◆ What you will do:
Copy the entries below in full, keeping them exactly as they are.

◆ Data to use:

_____

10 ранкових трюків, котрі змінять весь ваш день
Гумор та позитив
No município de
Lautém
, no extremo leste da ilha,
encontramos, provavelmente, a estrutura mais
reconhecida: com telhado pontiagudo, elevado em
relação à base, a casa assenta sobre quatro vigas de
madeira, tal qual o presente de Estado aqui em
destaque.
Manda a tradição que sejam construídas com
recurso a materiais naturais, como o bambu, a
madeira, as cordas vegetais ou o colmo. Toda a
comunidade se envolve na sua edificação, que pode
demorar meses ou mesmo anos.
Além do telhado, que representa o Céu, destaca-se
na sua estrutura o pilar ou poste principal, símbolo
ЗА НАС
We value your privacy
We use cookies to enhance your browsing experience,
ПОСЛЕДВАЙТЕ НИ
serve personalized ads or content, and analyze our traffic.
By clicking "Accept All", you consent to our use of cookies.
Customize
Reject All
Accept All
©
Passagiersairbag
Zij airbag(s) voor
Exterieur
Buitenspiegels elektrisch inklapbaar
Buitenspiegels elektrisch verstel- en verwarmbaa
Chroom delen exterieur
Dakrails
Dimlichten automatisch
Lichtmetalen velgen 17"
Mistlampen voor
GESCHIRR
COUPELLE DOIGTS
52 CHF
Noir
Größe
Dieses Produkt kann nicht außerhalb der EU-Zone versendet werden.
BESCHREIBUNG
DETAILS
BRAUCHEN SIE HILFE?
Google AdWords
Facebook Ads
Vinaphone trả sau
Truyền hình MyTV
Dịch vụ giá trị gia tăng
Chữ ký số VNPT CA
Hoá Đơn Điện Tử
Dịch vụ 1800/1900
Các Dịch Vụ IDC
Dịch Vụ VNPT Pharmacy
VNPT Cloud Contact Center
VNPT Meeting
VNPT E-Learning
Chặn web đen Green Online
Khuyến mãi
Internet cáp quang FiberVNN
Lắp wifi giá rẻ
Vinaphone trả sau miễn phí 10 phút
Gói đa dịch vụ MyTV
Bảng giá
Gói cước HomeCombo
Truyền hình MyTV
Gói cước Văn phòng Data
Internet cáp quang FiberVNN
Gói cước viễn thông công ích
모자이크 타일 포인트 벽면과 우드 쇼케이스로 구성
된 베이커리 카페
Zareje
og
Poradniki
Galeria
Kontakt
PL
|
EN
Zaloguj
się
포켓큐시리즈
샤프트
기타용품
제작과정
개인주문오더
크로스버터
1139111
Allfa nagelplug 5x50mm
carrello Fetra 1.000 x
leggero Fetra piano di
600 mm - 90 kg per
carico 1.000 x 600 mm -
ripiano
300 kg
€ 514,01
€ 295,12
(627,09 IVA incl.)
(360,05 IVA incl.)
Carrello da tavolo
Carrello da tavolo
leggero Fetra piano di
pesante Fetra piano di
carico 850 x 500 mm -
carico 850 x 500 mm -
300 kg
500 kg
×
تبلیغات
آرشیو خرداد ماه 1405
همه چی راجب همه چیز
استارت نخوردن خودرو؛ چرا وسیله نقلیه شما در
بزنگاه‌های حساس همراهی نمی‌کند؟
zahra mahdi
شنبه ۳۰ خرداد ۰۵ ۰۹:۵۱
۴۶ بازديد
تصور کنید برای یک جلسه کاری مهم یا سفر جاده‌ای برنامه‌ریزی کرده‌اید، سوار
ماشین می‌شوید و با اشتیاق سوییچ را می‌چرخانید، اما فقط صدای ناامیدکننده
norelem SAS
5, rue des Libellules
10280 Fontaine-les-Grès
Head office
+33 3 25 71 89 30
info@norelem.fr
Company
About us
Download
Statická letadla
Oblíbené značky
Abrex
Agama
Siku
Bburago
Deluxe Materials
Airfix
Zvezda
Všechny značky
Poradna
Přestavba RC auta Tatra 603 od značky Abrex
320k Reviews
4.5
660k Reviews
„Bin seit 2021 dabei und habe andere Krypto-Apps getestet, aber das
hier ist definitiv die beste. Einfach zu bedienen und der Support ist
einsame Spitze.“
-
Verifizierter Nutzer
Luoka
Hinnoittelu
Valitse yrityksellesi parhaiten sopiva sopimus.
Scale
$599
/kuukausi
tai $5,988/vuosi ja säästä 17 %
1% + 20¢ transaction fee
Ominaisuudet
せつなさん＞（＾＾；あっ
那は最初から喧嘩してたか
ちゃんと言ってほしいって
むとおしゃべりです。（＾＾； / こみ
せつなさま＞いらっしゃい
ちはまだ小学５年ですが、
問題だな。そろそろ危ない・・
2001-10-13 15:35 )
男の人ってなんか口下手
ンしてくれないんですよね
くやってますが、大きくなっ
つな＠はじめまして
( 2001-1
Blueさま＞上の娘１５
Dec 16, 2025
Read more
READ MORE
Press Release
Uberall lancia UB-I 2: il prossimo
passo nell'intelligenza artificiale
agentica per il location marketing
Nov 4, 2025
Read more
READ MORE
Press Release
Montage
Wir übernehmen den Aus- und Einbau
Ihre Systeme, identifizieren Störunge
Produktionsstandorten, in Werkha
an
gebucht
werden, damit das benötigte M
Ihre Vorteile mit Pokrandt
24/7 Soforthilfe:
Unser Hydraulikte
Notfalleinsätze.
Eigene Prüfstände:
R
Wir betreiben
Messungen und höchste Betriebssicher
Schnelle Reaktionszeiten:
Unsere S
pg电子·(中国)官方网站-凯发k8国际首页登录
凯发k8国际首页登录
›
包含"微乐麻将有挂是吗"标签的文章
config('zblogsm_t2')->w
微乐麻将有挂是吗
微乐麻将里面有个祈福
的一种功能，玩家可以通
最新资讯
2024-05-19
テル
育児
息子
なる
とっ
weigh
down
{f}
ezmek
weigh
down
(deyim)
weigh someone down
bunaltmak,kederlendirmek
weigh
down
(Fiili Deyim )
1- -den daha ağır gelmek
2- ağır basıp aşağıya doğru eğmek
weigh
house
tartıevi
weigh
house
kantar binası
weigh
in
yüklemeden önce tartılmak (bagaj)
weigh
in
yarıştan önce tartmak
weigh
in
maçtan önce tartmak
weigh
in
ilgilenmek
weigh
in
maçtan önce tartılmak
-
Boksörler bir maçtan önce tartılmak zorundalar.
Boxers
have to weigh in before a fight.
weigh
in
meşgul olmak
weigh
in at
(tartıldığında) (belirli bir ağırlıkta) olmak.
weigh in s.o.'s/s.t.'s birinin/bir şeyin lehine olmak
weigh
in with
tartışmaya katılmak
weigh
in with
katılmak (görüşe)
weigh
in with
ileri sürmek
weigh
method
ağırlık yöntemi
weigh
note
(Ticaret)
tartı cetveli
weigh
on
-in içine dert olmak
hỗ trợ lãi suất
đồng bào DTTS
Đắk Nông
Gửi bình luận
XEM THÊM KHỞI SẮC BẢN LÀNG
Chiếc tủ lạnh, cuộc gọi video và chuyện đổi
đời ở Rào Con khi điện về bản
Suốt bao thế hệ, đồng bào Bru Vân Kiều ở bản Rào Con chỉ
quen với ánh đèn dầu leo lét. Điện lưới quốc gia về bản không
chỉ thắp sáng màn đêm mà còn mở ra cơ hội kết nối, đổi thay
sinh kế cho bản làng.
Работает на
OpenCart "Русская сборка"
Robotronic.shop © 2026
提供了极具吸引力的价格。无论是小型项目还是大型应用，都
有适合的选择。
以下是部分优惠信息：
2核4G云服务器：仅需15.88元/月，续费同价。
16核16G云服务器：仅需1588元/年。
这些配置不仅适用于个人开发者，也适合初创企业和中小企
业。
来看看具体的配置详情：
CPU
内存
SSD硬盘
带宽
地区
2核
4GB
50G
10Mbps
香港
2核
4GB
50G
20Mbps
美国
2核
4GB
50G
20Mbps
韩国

_____

◆ Expected output:
10 ранкових трюків, котрі змінять весь ваш день
Гумор та позитив
No município de
Lautém
, no extremo leste da ilha,
encontramos, provavelmente, a estrutura mais
reconhecida: com telhado pontiagudo, elevado em
relação à base, a casa assenta sobre quatro vigas de
madeira, tal qual o presente de Estado aqui em
destaque.
Manda a tradição que sejam construídas com
recurso a materiais naturais, como o bambu, a
madeira, as cordas vegetais ou o colmo. Toda a
comunidade se envolve na sua edificação, que pode
demorar meses ou mesmo anos.
Além do telhado, que representa o Céu, destaca-se
na sua estrutura o pilar ou poste principal, símbolo
ЗА НАС
We value your privacy
We use cookies to enhance your browsing experience,
ПОСЛЕДВАЙТЕ НИ
serve personalized ads or content, and analyze our traffic.
By clicking "Accept All", you consent to our use of cookies.
Customize
Reject All
Accept All
©
Passagiersairbag
Zij airbag(s) voor
Exterieur
Buitenspiegels elektrisch inklapbaar
Buitenspiegels elektrisch verstel- en verwarmbaa
Chroom delen exterieur
Dakrails
Dimlichten automatisch
Lichtmetalen velgen 17"
Mistlampen voor
GESCHIRR
COUPELLE DOIGTS
52 CHF
Noir
Größe
Dieses Produkt kann nicht außerhalb der EU-Zone versendet werden.
BESCHREIBUNG
DETAILS
BRAUCHEN SIE HILFE?
Google AdWords
Facebook Ads
Vinaphone trả sau
Truyền hình MyTV
Dịch vụ giá trị gia tăng
Chữ ký số VNPT CA
Hoá Đơn Điện Tử
Dịch vụ 1800/1900
Các Dịch Vụ IDC
Dịch Vụ VNPT Pharmacy
VNPT Cloud Contact Center
VNPT Meeting
VNPT E-Learning
Chặn web đen Green Online
Khuyến mãi
Internet cáp quang FiberVNN
Lắp wifi giá rẻ
Vinaphone trả sau miễn phí 10 phút
Gói đa dịch vụ MyTV
Bảng giá
Gói cước HomeCombo
Truyền hình MyTV
Gói cước Văn phòng Data
Internet cáp quang FiberVNN
Gói cước viễn thông công ích
모자이크 타일 포인트 벽면과 우드 쇼케이스로 구성
된 베이커리 카페
Zareje
og
Poradniki
Galeria
Kontakt
PL
|
EN
Zaloguj
się
포켓큐시리즈
샤프트
기타용품
제작과정
개인주문오더
크로스버터
1139111
Allfa nagelplug 5x50mm
carrello Fetra 1.000 x
leggero Fetra piano di
600 mm - 90 kg per
carico 1.000 x 600 mm -
ripiano
300 kg
€ 514,01
€ 295,12
(627,09 IVA incl.)
(360,05 IVA incl.)
Carrello da tavolo
Carrello da tavolo
leggero Fetra piano di
pesante Fetra piano di
carico 850 x 500 mm -
carico 850 x 500 mm -
300 kg
500 kg
×
تبلیغات
آرشیو خرداد ماه 1405
همه چی راجب همه چیز
استارت نخوردن خودرو؛ چرا وسیله نقلیه شما در
بزنگاه‌های حساس همراهی نمی‌کند؟
zahra mahdi
شنبه ۳۰ خرداد ۰۵ ۰۹:۵۱
۴۶ بازديد
تصور کنید برای یک جلسه کاری مهم یا سفر جاده‌ای برنامه‌ریزی کرده‌اید، سوار
ماشین می‌شوید و با اشتیاق سوییچ را می‌چرخانید، اما فقط صدای ناامیدکننده
norelem SAS
5, rue des Libellules
10280 Fontaine-les-Grès
Head office
+33 3 25 71 89 30
info@norelem.fr
Company
About us
Download
Statická letadla
Oblíbené značky
Abrex
Agama
Siku
Bburago
Deluxe Materials
Airfix
Zvezda
Všechny značky
Poradna
Přestavba RC auta Tatra 603 od značky Abrex
320k Reviews
4.5
660k Reviews
„Bin seit 2021 dabei und habe andere Krypto-Apps getestet, aber das
hier ist definitiv die beste. Einfach zu bedienen und der Support ist
einsame Spitze.“
-
Verifizierter Nutzer
Luoka
Hinnoittelu
Valitse yrityksellesi parhaiten sopiva sopimus.
Scale
$599
/kuukausi
tai $5,988/vuosi ja säästä 17 %
1% + 20¢ transaction fee
Ominaisuudet
せつなさん＞（＾＾；あっ
那は最初から喧嘩してたか
ちゃんと言ってほしいって
むとおしゃべりです。（＾＾； / こみ
せつなさま＞いらっしゃい
ちはまだ小学５年ですが、
問題だな。そろそろ危ない・・
2001-10-13 15:35 )
男の人ってなんか口下手
ンしてくれないんですよね
くやってますが、大きくなっ
つな＠はじめまして
( 2001-1
Blueさま＞上の娘１５
Dec 16, 2025
Read more
READ MORE
Press Release
Uberall lancia UB-I 2: il prossimo
passo nell'intelligenza artificiale
agentica per il location marketing
Nov 4, 2025
Read more
READ MORE
Press Release
Montage
Wir übernehmen den Aus- und Einbau
Ihre Systeme, identifizieren Störunge
Produktionsstandorten, in Werkha
an
gebucht
werden, damit das benötigte M
Ihre Vorteile mit Pokrandt
24/7 Soforthilfe:
Unser Hydraulikte
Notfalleinsätze.
Eigene Prüfstände:
R
Wir betreiben
Messungen und höchste Betriebssicher
Schnelle Reaktionszeiten:
Unsere S
pg电子·(中国)官方网站-凯发k8国际首页登录
凯发k8国际首页登录
›
包含"微乐麻将有挂是吗"标签的文章
config('zblogsm_t2')->w
微乐麻将有挂是吗
微乐麻将里面有个祈福
的一种功能，玩家可以通
最新资讯
2024-05-19
テル
育児
息子
なる
とっ
weigh
down
{f}
ezmek
weigh
down
(deyim)
weigh someone down
bunaltmak,kederlendirmek
weigh
down
(Fiili Deyim )
1- -den daha ağır gelmek
2- ağır basıp aşağıya doğru eğmek
weigh
house
tartıevi
weigh
house
kantar binası
weigh
in
yüklemeden önce tartılmak (bagaj)
weigh
in
yarıştan önce tartmak
weigh
in
maçtan önce tartmak
weigh
in
ilgilenmek
weigh
in
maçtan önce tartılmak
-
Boksörler bir maçtan önce tartılmak zorundalar.
Boxers
have to weigh in before a fight.
weigh
in
meşgul olmak
weigh
in at
(tartıldığında) (belirli bir ağırlıkta) olmak.
weigh in s.o.'s/s.t.'s birinin/bir şeyin lehine olmak
weigh
in with
tartışmaya katılmak
weigh
in with
katılmak (görüşe)
weigh
in with
ileri sürmek
weigh
method
ağırlık yöntemi
weigh
note
(Ticaret)
tartı cetveli
weigh
on
-in içine dert olmak
hỗ trợ lãi suất
đồng bào DTTS
Đắk Nông
Gửi bình luận
XEM THÊM KHỞI SẮC BẢN LÀNG
Chiếc tủ lạnh, cuộc gọi video và chuyện đổi
đời ở Rào Con khi điện về bản
Suốt bao thế hệ, đồng bào Bru Vân Kiều ở bản Rào Con chỉ
quen với ánh đèn dầu leo lét. Điện lưới quốc gia về bản không
chỉ thắp sáng màn đêm mà còn mở ra cơ hội kết nối, đổi thay
sinh kế cho bản làng.
Работает на
OpenCart "Русская сборка"
Robotronic.shop © 2026
提供了极具吸引力的价格。无论是小型项目还是大型应用，都
有适合的选择。
以下是部分优惠信息：
2核4G云服务器：仅需15.88元/月，续费同价。
16核16G云服务器：仅需1588元/年。
这些配置不仅适用于个人开发者，也适合初创企业和中小企
业。
来看看具体的配置详情：
CPU
内存
SSD硬盘
带宽
地区
2核
4GB
50G
10Mbps
香港
2核
4GB
50G
20Mbps
美国
2核
4GB
50G
20Mbps
韩国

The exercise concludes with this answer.